▸ EXERCISE AIM:
Copy out only those lines running from the line with "The height and width of the screenshot is (2576, 160)." to the end of the listing, keeping each one exactly as it is.

(GIVEN DATA)

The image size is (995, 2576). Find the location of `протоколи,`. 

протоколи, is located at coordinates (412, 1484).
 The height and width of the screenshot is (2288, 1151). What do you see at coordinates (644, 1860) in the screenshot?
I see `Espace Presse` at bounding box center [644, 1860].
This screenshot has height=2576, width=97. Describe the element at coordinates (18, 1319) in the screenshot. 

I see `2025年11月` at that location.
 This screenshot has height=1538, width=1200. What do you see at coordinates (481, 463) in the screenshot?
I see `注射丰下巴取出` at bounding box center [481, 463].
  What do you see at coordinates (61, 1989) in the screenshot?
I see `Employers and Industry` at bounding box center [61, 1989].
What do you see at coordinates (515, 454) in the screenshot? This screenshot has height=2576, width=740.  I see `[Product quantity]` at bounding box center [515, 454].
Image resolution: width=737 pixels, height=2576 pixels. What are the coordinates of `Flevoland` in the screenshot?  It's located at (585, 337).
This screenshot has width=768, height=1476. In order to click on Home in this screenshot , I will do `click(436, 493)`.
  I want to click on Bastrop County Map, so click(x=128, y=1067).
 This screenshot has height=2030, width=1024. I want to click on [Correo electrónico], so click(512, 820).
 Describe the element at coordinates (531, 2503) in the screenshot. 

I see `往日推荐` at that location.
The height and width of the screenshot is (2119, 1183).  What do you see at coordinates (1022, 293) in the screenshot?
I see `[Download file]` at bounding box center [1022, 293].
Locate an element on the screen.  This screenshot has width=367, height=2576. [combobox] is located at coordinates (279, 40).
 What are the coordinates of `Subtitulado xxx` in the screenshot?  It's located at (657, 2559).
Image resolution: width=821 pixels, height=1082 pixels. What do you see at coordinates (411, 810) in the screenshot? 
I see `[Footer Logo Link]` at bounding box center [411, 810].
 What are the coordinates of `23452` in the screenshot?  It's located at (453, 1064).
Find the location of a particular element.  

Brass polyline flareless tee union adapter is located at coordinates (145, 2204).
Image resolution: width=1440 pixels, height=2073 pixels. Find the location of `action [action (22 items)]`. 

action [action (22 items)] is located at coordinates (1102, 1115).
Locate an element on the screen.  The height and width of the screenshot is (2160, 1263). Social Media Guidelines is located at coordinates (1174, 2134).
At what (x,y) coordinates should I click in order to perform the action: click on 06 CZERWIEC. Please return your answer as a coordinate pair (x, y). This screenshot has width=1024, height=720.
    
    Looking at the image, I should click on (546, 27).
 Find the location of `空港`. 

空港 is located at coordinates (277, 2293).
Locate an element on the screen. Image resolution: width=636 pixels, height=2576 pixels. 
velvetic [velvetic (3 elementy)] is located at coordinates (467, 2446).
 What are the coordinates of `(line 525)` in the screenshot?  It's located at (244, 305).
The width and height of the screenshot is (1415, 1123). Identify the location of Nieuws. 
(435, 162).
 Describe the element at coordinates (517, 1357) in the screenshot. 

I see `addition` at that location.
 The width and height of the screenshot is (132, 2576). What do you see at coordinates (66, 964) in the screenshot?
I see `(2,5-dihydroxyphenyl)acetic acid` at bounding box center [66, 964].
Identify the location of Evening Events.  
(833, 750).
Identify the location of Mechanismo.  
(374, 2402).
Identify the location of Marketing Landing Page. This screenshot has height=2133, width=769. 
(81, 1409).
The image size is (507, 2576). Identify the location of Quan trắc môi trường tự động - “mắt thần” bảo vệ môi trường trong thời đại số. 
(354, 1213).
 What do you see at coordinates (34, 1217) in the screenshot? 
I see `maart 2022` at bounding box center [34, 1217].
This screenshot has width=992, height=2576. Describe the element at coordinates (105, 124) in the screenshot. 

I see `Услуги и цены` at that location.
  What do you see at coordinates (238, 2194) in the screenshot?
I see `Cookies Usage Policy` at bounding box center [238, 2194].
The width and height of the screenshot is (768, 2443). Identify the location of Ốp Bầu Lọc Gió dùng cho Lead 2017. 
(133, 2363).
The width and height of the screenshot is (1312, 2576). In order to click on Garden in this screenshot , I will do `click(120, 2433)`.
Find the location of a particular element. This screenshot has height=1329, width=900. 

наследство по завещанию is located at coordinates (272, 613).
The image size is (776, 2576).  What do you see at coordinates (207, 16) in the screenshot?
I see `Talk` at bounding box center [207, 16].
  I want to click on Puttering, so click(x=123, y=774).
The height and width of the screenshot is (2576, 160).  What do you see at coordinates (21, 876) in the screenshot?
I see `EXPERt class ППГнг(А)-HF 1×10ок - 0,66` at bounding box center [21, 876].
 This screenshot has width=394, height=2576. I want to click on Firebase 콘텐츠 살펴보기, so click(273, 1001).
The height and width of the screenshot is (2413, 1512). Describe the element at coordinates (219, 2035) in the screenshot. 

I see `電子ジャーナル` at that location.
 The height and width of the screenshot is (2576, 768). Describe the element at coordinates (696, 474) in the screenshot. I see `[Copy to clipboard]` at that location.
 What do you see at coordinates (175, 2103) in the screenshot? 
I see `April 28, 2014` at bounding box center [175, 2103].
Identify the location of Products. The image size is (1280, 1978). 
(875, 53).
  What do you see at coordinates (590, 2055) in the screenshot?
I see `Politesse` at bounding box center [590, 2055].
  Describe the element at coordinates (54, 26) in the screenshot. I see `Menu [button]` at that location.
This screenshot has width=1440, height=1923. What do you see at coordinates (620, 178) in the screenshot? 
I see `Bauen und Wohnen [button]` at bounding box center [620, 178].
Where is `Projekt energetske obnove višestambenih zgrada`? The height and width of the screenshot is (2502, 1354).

(End GIVEN DATA)

▸ RESULT OF THE EXERCISE:
The height and width of the screenshot is (2576, 160).  What do you see at coordinates (21, 876) in the screenshot?
I see `EXPERt class ППГнг(А)-HF 1×10ок - 0,66` at bounding box center [21, 876].
 This screenshot has width=394, height=2576. I want to click on Firebase 콘텐츠 살펴보기, so click(273, 1001).
The height and width of the screenshot is (2413, 1512). Describe the element at coordinates (219, 2035) in the screenshot. 

I see `電子ジャーナル` at that location.
 The height and width of the screenshot is (2576, 768). Describe the element at coordinates (696, 474) in the screenshot. I see `[Copy to clipboard]` at that location.
 What do you see at coordinates (175, 2103) in the screenshot? 
I see `April 28, 2014` at bounding box center [175, 2103].
Identify the location of Products. The image size is (1280, 1978). 
(875, 53).
  What do you see at coordinates (590, 2055) in the screenshot?
I see `Politesse` at bounding box center [590, 2055].
  Describe the element at coordinates (54, 26) in the screenshot. I see `Menu [button]` at that location.
This screenshot has width=1440, height=1923. What do you see at coordinates (620, 178) in the screenshot? 
I see `Bauen und Wohnen [button]` at bounding box center [620, 178].
Where is `Projekt energetske obnove višestambenih zgrada`? The height and width of the screenshot is (2502, 1354).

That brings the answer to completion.